Restaurant of the Week: Raising Cane’s, Upland

Raising Cane’s, 183 E. Foothill Blvd. (at 2nd), Upland; open 9 a.m. to 1 a.m. Sunday to Thursday and until 3:30 a.m. Friday and Saturday

Founded in 1996 and based in New Orleans, Raising Cane’s is a rapidly expanding quick-service chain of chicken finger restaurants. Ontario has two and Fontana, San Bernardino and Upland have one each. Upland’s opened back in January and, after months of meaning to go and forgetting, I went there on my lunch break recently.

When I got there after 1 p.m., there was a line out the door (thankfully it wasn’t raining), and a majority of the seating was taken. However, the first register is angled toward the entry, close enough to the door that it takes only five or six people to make a line out the door. Very canny.

The menu is of course flat against the wall and begins a little beyond the first register. You can’t really see it in its entirety unless you’re ordering from the second register.

(I’m a little put off by their chirpy “One Love” motto, seen above. Bob Marley’s shade must be shaking his dreadlocked head at his song being used by a corporation. On the other hand, maybe the expression of unity and inclusion is a subtle jab at the Chick-fil-A founder’s retrograde social views, in which case, carry on.)

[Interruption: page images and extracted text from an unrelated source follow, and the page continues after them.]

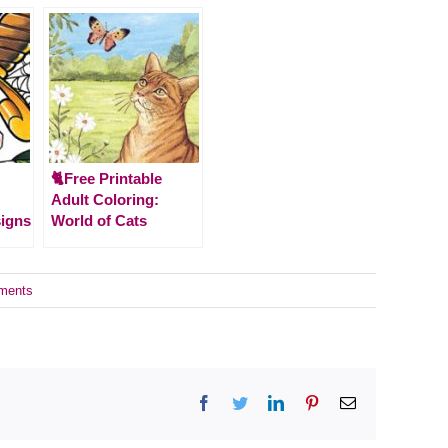
🐈Free Printable
Adult Coloring:
signs
World of Cats
ments
Facebook
Twitter
LinkedIn
Pinterest
Email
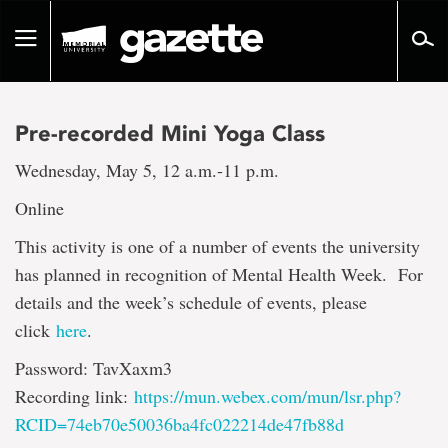
Go
to
Toggle
page
navigation
content
Pre-recorded Mini Yoga Class
Wednesday, May 5, 12 a.m.-11 p.m.
Online
This activity is one of a number of events the university
has planned in recognition of Mental Health Week. For
details and the week’s schedule of events, please
click
here
.
Password: TavXaxm3
Recording link:
https://mun.webex.com/mun/lsr.php?
RCID=74eb70e50036ba4fc022214de47fb88d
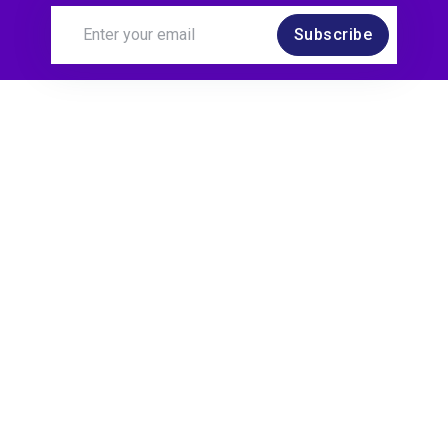
Subscribe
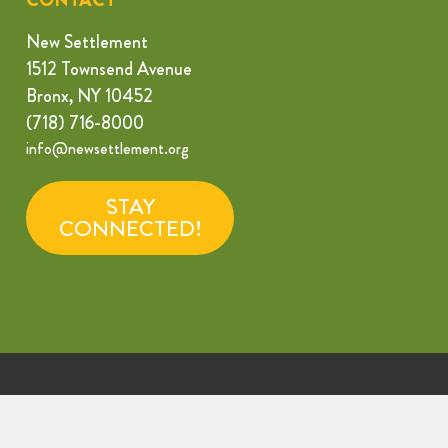
New Settlement
1512 Townsend Avenue
Bronx, NY 10452
(718) 716-8000
info@newsettlement.org
STAY
CONNECTED!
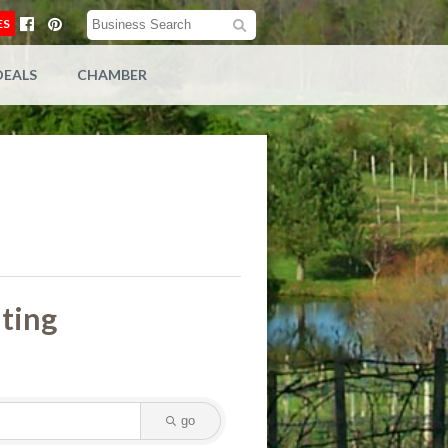
ES
DEALS
CHAMBER
lting
go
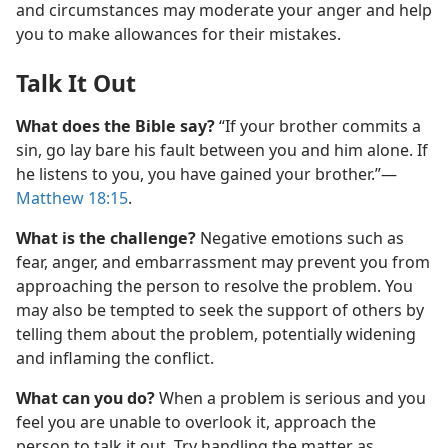
and circumstances may moderate your anger and help
you to make allowances for their mistakes.
Talk It Out
What does the Bible say?
“If your brother commits a
sin, go lay bare his fault between you and him alone. If
he listens to you, you have gained your brother.”​—
Matthew 18:15
.
What is the challenge?
Negative emotions such as
fear, anger, and embarrassment may prevent you from
approaching the person to resolve the problem. You
may also be tempted to seek the support of others by
telling them about the problem, potentially widening
and inflaming the conflict.
What can you do?
When a problem is serious and you
feel you are unable to overlook it, approach the
person to talk it out. Try handling the matter as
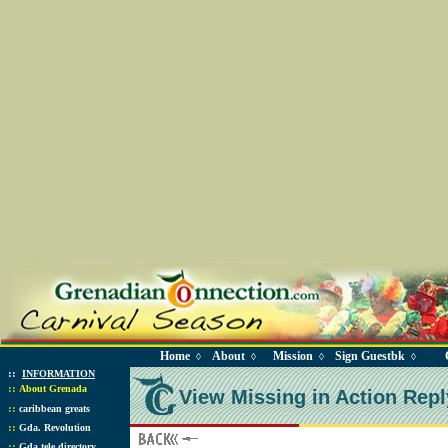
Home
About
Mission
Sign Guestbk
◊
◊
◊
◊
::
INFORMATION
::
About Grenada
View Missing in Action Repl
::
caribbean greats
::
Gda. Revolution
::
Gda tele directory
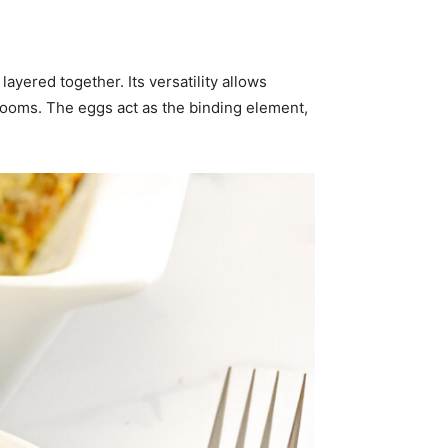
yered together. Its versatility allows
rooms. The eggs act as the binding element,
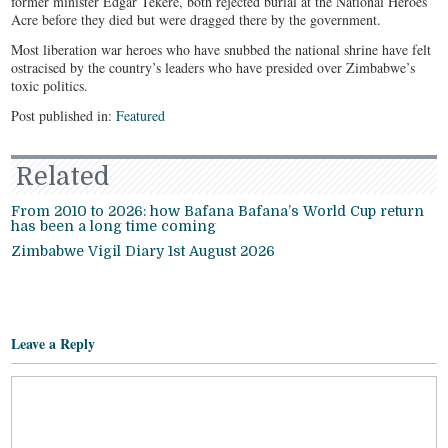
former minister Edgar Tekere, both rejected burial at the National Heroes
Acre before they died but were dragged there by the government.
Most liberation war heroes who have snubbed the national shrine have felt
ostracised by the country’s leaders who have presided over Zimbabwe’s
toxic politics.
Post published in:
Featured
Related
From 2010 to 2026: how Bafana Bafana’s World Cup return
has been a long time coming
Zimbabwe Vigil Diary 1st August 2026
Leave a Reply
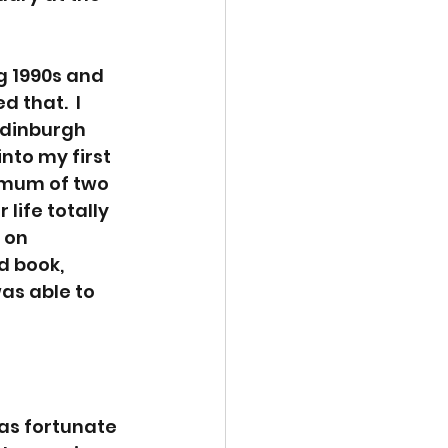
g 1990s and 
that.  I 
Edinburgh 
into my first 
e mum of two 
life totally 
 on 
 book, 
was able to 
was fortunate 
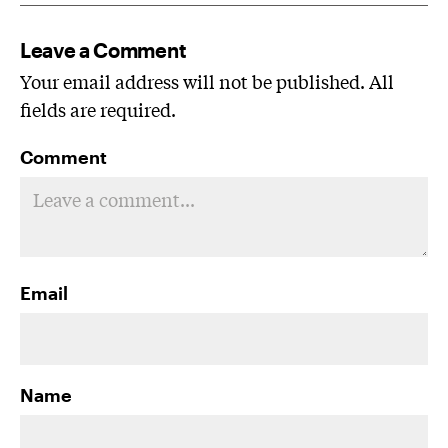
Leave a Comment
Your email address will not be published. All
fields are required.
Comment
Email
Name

I got the three-finger combo with fries, toast and drink ($7.42). A four-finger combo that also had slaw was a little under a buck more, but I didn’t see it on the distant menu board until picking up my order directly under it. Oh well.

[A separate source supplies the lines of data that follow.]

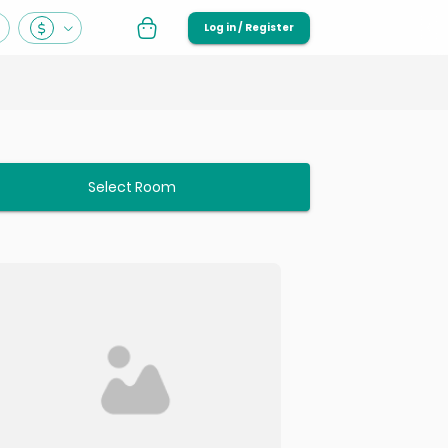
Log in / Register
Select Room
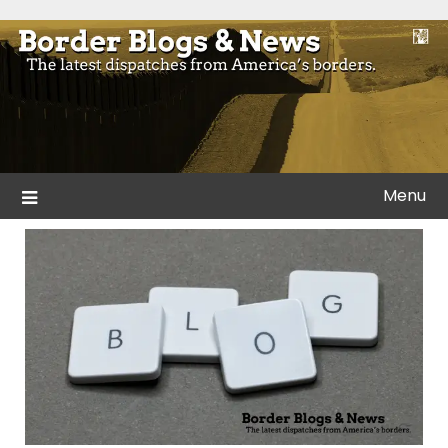
Skip
to
Blogs and news from the borders of America.
Border Blogs & News
content
Menu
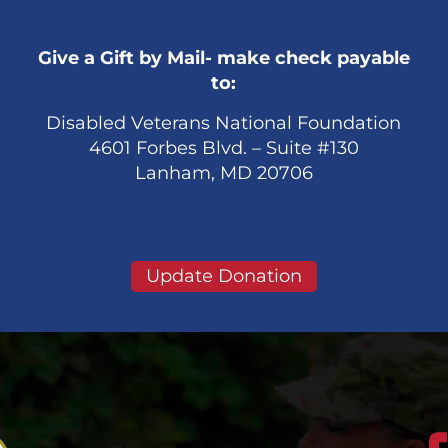
Give a Gift by Mail- make check payable
to:
Disabled Veterans National Foundation
4601 Forbes Blvd. – Suite #130
Lanham, MD 20706
Update Donation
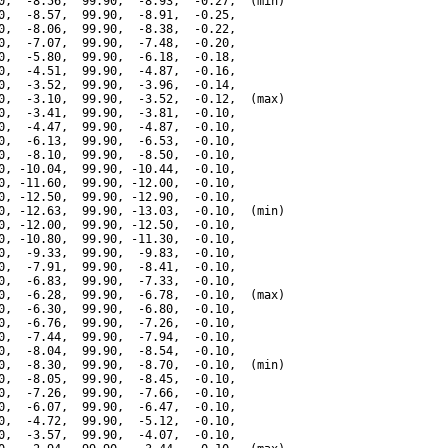
0,  -8.56,  99.90,  -8.93,  -0.27,  (min)

0,  -8.57,  99.90,  -8.91,  -0.25,

0,  -8.06,  99.90,  -8.38,  -0.22,

0,  -7.07,  99.90,  -7.48,  -0.20,

0,  -5.80,  99.90,  -6.18,  -0.18,

0,  -4.51,  99.90,  -4.87,  -0.16,

0,  -3.52,  99.90,  -3.96,  -0.14,

0,  -3.10,  99.90,  -3.52,  -0.12,  (max)

0,  -3.41,  99.90,  -3.81,  -0.10,

0,  -4.47,  99.90,  -4.87,  -0.10,

0,  -6.13,  99.90,  -6.53,  -0.10,

0,  -8.10,  99.90,  -8.50,  -0.10,

0, -10.04,  99.90, -10.44,  -0.10,

0, -11.60,  99.90, -12.00,  -0.10,

0, -12.50,  99.90, -12.90,  -0.10,

0, -12.63,  99.90, -13.03,  -0.10,  (min)

0, -12.00,  99.90, -12.50,  -0.10,

0, -10.80,  99.90, -11.30,  -0.10,

0,  -9.33,  99.90,  -9.83,  -0.10,

0,  -7.91,  99.90,  -8.41,  -0.10,

0,  -6.83,  99.90,  -7.33,  -0.10,

0,  -6.28,  99.90,  -6.78,  -0.10,  (max)

0,  -6.30,  99.90,  -6.80,  -0.10,

0,  -6.76,  99.90,  -7.26,  -0.10,

0,  -7.44,  99.90,  -7.94,  -0.10,

0,  -8.04,  99.90,  -8.54,  -0.10,

0,  -8.30,  99.90,  -8.70,  -0.10,  (min)

0,  -8.05,  99.90,  -8.45,  -0.10,

0,  -7.26,  99.90,  -7.66,  -0.10,

0,  -6.07,  99.90,  -6.47,  -0.10,

0,  -4.72,  99.90,  -5.12,  -0.10,

0,  -3.57,  99.90,  -4.07,  -0.10,
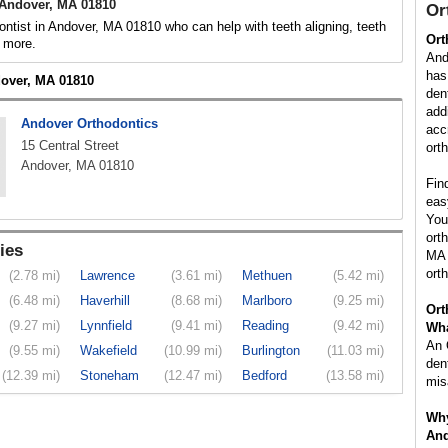
 Andover, MA 01810
Or
ontist in Andover, MA 01810 who can help with teeth aligning, teeth
Ort
 more.
And
has
dover, MA 01810
den
add
Andover Orthodontics
acc
15 Central Street
ort
Andover, MA 01810
Fin
eas
You
ort
ies
MA 
ort
(2.78 mi)
Lawrence
(3.61 mi)
Methuen
(5.42 mi)
(6.48 mi)
Haverhill
(8.68 mi)
Marlboro
(9.25 mi)
Ort
(9.27 mi)
Lynnfield
(9.41 mi)
Reading
(9.42 mi)
Wha
An 
(9.55 mi)
Wakefield
(10.99 mi)
Burlington
(11.03 mi)
den
(12.39 mi)
Stoneham
(12.47 mi)
Bedford
(13.58 mi)
mis
Why
And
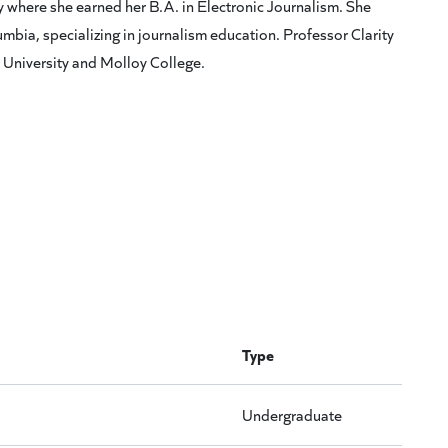
ty where she earned her B.A. in Electronic Journalism. She
mbia, specializing in journalism education. Professor Clarity
a University and Molloy College.
Type
Undergraduate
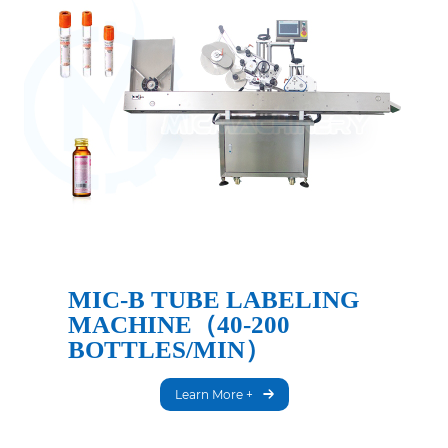
MIC-B TUBE LABELING
MACHINE（40-200
BOTTLES/MIN）
Learn More +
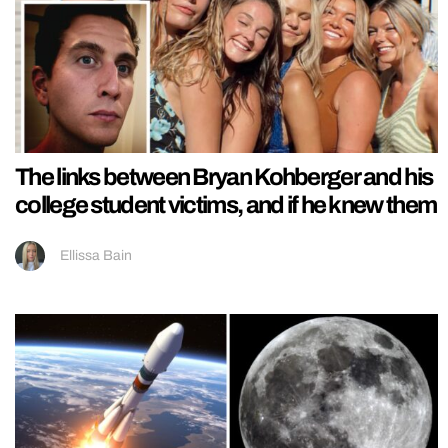
The links between Bryan Kohberger and his
college student victims, and if he knew them
Ellissa Bain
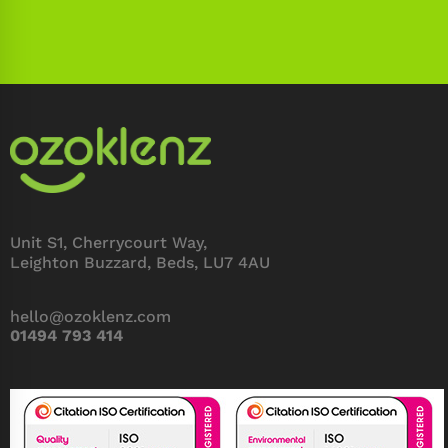
Unit S1, Cherrycourt Way,
Leighton Buzzard, Beds, LU7 4AU
hello@ozoklenz.com
01494 793 414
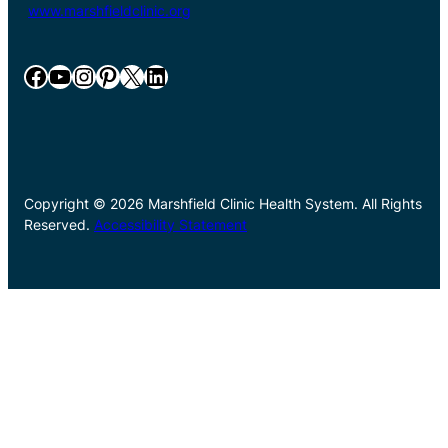
www.marshfieldclinic.org
Facebook
YouTube
Instagram
Pinterest
X
LinkedIn
Copyright © 2026 Marshfield Clinic Health System. All Rights
Reserved.
Accessibility Statement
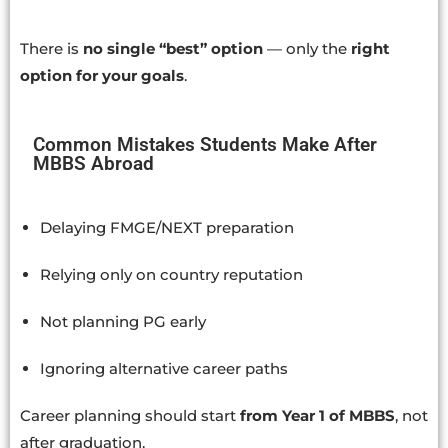
There is
no single “best” option
— only the
right
option for your goals
.
Common Mistakes Students Make After
MBBS Abroad
Delaying FMGE/NEXT preparation
Relying only on country reputation
Not planning PG early
Ignoring alternative career paths
Career planning should start
from Year 1 of MBBS
, not
after graduation.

The chicken was fine, perhaps more heavily battered than is strictly necessary. The skinny crinkle-cut fries were crisp. It was a decent cheap meal.

The music was cranked up too loud for comfort for my tastes. Employees were hustling. It’s a high-energy place. As when Lou Grant told Mary Richards that she had spunk, and he hates spunk, I’m not really a fan of high-energy places. There’s an expansive patio outside that was quieter, but also colder. That would be my preferred seating on a warm day.

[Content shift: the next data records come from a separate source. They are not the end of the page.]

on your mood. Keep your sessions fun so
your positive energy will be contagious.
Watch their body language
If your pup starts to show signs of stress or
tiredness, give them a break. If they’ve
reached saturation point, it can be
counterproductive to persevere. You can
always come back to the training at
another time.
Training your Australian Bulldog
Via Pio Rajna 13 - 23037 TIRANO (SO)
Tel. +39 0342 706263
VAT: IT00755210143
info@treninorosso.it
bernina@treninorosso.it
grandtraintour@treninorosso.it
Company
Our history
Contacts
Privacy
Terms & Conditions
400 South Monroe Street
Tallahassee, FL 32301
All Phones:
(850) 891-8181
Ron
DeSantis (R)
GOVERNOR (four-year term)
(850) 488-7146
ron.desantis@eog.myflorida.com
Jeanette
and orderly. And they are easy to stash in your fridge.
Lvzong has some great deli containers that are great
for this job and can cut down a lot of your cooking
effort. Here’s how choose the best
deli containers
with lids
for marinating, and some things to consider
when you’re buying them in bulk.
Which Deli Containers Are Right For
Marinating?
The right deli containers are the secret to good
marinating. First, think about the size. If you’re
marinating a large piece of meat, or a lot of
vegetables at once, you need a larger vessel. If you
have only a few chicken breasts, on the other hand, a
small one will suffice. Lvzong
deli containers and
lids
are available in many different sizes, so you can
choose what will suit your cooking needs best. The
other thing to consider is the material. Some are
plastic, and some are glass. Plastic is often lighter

As must be obvious, after all the hype about Cane’s, the experience was a slight letdown. Expectations adjusted, perhaps a second visit will be more to my liking. Food-wise and ambience-wise, I’d prefer to eat at Chick-fil-A. Although Cane’s is better on Sunday (rim shot).

One neat local touch on the wall inside the entry: a framed 1978 issue of Skateboard World magazine. The cover promotes not only a feature on the Cal Jam II concert in Ontario, but one on the “Upland finale” of a skating event, presumably at the old Pipeline skate park.